With the pictures omitted, repeat exactly the lines below starting with the line that has "Posso exibir imagens?" and going on through the line that has "Thông tin cá".

[Extracted page text data]
⁂
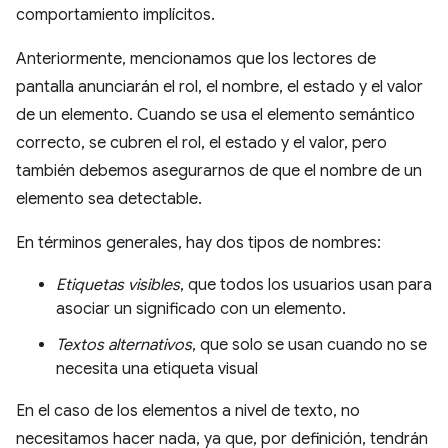
comportamiento implícitos.
Anteriormente, mencionamos que los lectores de
pantalla anunciarán el rol, el nombre, el estado y el valor
de un elemento. Cuando se usa el elemento semántico
correcto, se cubren el rol, el estado y el valor, pero
también debemos asegurarnos de que el nombre de un
elemento sea detectable.
En términos generales, hay dos tipos de nombres:
Etiquetas visibles
, que todos los usuarios usan para
asociar un significado con un elemento.
Textos alternativos
, que solo se usan cuando no se
necesita una etiqueta visual
En el caso de los elementos a nivel de texto, no
necesitamos hacer nada, ya que, por definición, tendrán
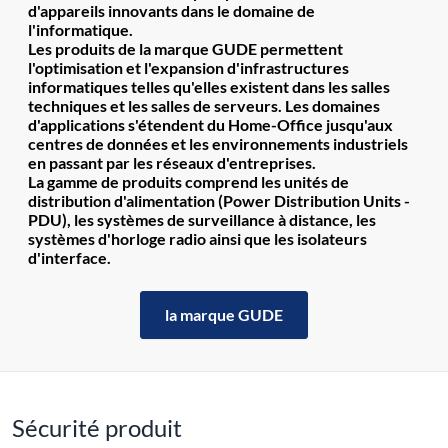
d'appareils innovants dans le domaine de
l'informatique.
Les produits de la marque GUDE permettent
l'optimisation et l'expansion d'infrastructures
informatiques telles qu'elles existent dans les salles
techniques et les salles de serveurs. Les domaines
d'applications s'étendent du Home-Office jusqu'aux
centres de données et les environnements industriels
en passant par les réseaux d'entreprises.
La gamme de produits comprend les unités de
distribution d'alimentation (Power Distribution Units -
PDU), les systèmes de surveillance à distance, les
systèmes d'horloge radio ainsi que les isolateurs
d'interface.
la marque GUDE
Sécurité produit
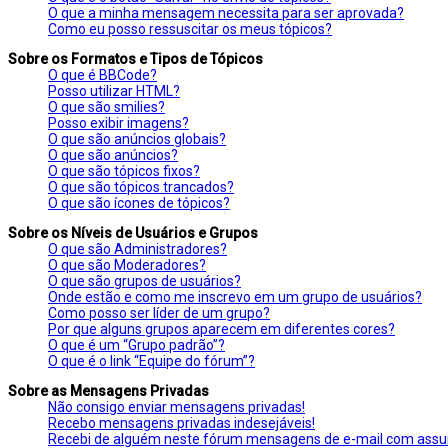
O que a minha mensagem necessita para ser aprovada?
Como eu posso ressuscitar os meus tópicos?
Sobre os Formatos e Tipos de Tópicos
O que é BBCode?
Posso utilizar HTML?
O que são smilies?
Posso exibir imagens?
O que são anúncios globais?
O que são anúncios?
O que são tópicos fixos?
O que são tópicos trancados?
O que são ícones de tópicos?
Sobre os Níveis de Usuários e Grupos
O que são Administradores?
O que são Moderadores?
O que são grupos de usuários?
Onde estão e como me inscrevo em um grupo de usuários?
Como posso ser líder de um grupo?
Por que alguns grupos aparecem em diferentes cores?
O que é um “Grupo padrão”?
O que é o link “Equipe do fórum”?
Sobre as Mensagens Privadas
Não consigo enviar mensagens privadas!
Recebo mensagens privadas indesejáveis!
Recebi de alguém neste fórum mensagens de e-mail com assunt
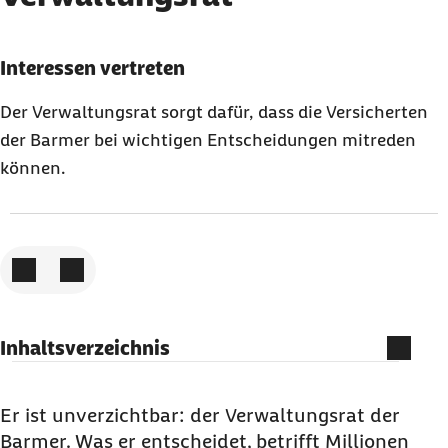
Karussell mit 3 Elementen
Element 1 von 3
Interessen vertreten
Der Verwaltungsrat sorgt dafür, dass die Versicherten
der Barmer bei wichtigen Entscheidungen mitreden
können.
Zum vorigen Element
Zum nächsten Element
Inhaltsverzeichnis
1. Interessen vertreten – aber richtig: Der
Verwaltungsrat als Stimme der Versicherten
Er ist unverzichtbar: der Verwaltungsrat der
Barmer. Was er entscheidet, betrifft Millionen
2. Kontrolle und Entscheidungen: Der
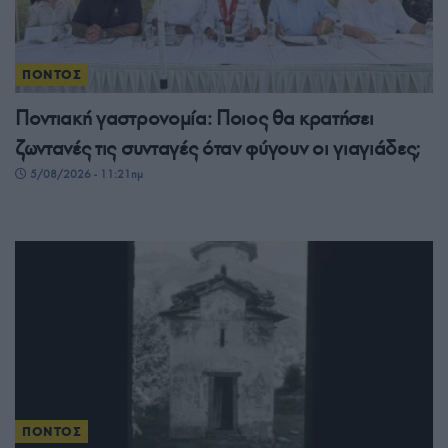
ΠΟΝΤΟΣ
Ποντιακή γαστρονομία: Ποιος θα κρατήσει
ζωντανές τις συνταγές όταν φύγουν οι γιαγιάδες;
5/08/2026 - 11:21πμ
ΠΟΝΤΟΣ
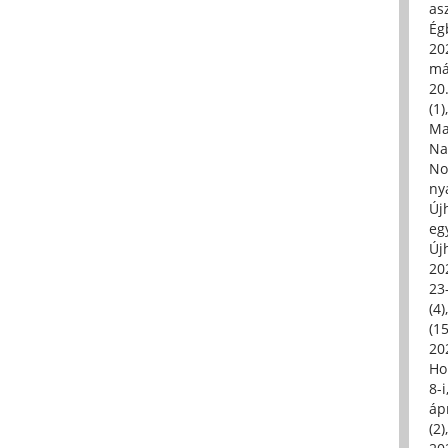
asz
Égb
202
má
20.
(1)
Ma
Na
No
ny
Új
eg
Új
20
23
(4)
(15
20
Ho
8-
áp
(2)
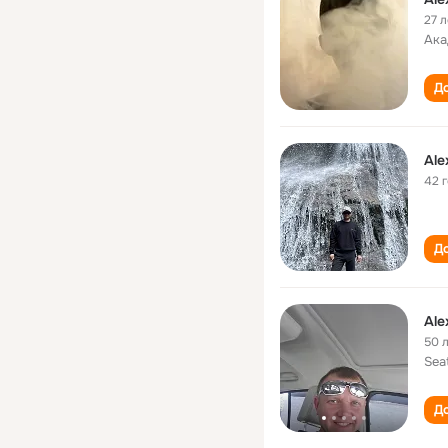
27 л
Ака
До
Ale
42 
До
Ale
50 
Sea
До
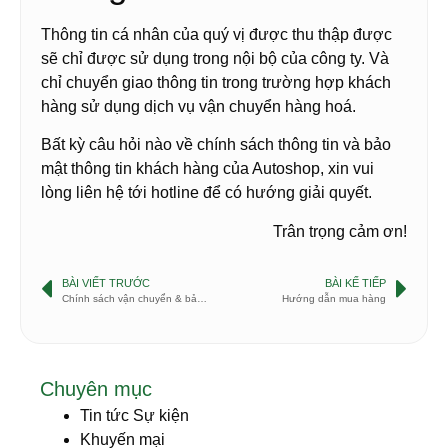
Thông tin cá nhân của quý vị được thu thập được
sẽ chỉ được sử dụng trong nội bộ của công ty. Và
chỉ chuyển giao thông tin trong trường hợp khách
hàng sử dụng dịch vụ vận chuyển hàng hoá.
Bất kỳ câu hỏi nào về chính sách thông tin và bảo
mật thông tin khách hàng của Autoshop, xin vui
lòng liên hệ tới hotline để có hướng giải quyết.
Trân trọng cảm ơn!
BÀI VIẾT TRƯỚC
BÀI KẾ TIẾP
Chính sách vận chuyển & bảo hành
Hướng dẫn mua hàng
Chuyên mục
Tin tức Sự kiện
Khuyến mại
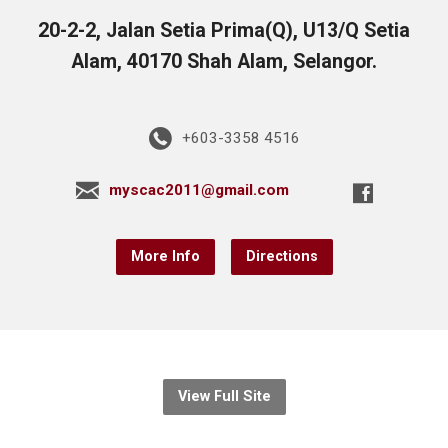
20-2-2, Jalan Setia Prima(Q), U13/Q Setia
Alam, 40170 Shah Alam, Selangor.
+603-3358 4516
myscac2011@gmail.com
More Info
Directions
View Full Site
⁂
Task answer =>
Posso exibir imagens?
O que são anúncios globais?
O que são anúncios?
O que são tópicos fixos?
O que são tópicos trancados?
O que são ícones de tópicos?
Sobre os Níveis de Usuários e Grupos
O que são Administradores?
O que são Moderadores?
O que são grupos de usuários?
Onde estão e como me inscrevo em um grupo de usuários?
Como posso ser líder de um grupo?
Por que alguns grupos aparecem em diferentes cores?
O que é um “Grupo padrão”?
O que é o link “Equipe do fórum”?
Sobre as Mensagens Privadas
Não consigo enviar mensagens privadas!
Recebo mensagens privadas indesejáveis!
Recebi de alguém neste fórum mensagens de e-mail com assunt
Karussell mit 3 Elementen
Element 1 von 3
Interessen vertreten
Der Verwaltungsrat sorgt dafür, dass die Versicherten
der Barmer bei wichtigen Entscheidungen mitreden
können.
Zum vorigen Element
Zum nächsten Element
Inhaltsverzeichnis
1. Interessen vertreten – aber richtig: Der
Verwaltungsrat als Stimme der Versicherten
Er ist unverzichtbar: der Verwaltungsrat der
Barmer. Was er entscheidet, betrifft Millionen
2. Kontrolle und Entscheidungen: Der
ΠΟΝΤΟΣ
Ποντιακή γαστρονομία: Ποιος θα κρατήσει
ζωντανές τις συνταγές όταν φύγουν οι γιαγιάδες;
5/08/2026 - 11:21πμ
ΠΟΝΤΟΣ
asz
Égb
202
má
20.
(1)
Ma
Na
No
ny
Új
eg
Új
20
23
(4)
(15
20
Ho
8-
áp
(2)
27 л
Ака
До
Ale
42 
До
Ale
50 
Sea
До
Thông tin cá nhân của quý vị được thu thập được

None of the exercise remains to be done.